> **DATA RECORDS**
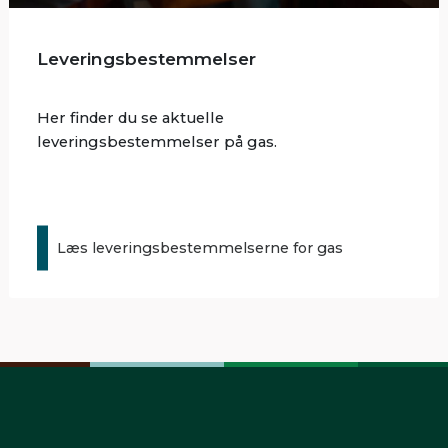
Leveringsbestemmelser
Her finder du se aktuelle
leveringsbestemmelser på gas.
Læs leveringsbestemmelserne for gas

---

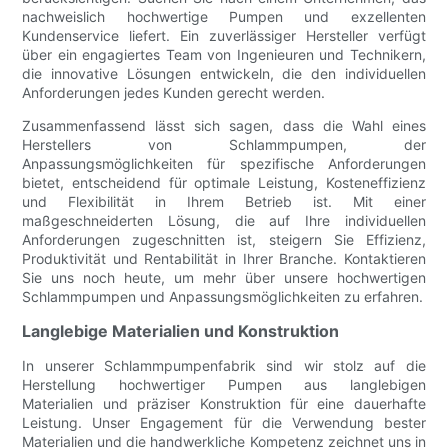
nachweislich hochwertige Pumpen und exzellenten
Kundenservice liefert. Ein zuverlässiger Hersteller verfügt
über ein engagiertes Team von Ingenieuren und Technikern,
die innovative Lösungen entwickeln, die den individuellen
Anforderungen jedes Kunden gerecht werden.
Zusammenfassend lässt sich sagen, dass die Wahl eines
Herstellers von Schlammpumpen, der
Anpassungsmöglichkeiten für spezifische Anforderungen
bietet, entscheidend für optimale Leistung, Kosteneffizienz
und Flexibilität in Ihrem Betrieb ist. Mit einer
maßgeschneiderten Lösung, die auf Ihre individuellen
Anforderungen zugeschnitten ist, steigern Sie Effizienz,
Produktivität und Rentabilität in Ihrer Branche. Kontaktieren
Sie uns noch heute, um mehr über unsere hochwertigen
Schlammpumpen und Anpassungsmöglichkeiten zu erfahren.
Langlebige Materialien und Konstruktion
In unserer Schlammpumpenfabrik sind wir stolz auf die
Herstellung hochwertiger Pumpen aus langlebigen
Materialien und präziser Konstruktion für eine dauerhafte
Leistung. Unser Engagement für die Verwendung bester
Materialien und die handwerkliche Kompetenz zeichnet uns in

> **ACTIVITY**
Looking back over the data above, restate word for word the lines that begin at the line with "leveringsbestemmelser på gas." and end at the line with "Læs leveringsbestemmelserne for gas", inclusive.

> **SOLUTION TO THIS EXERCISE**
leveringsbestemmelser på gas.
Læs leveringsbestemmelserne for gas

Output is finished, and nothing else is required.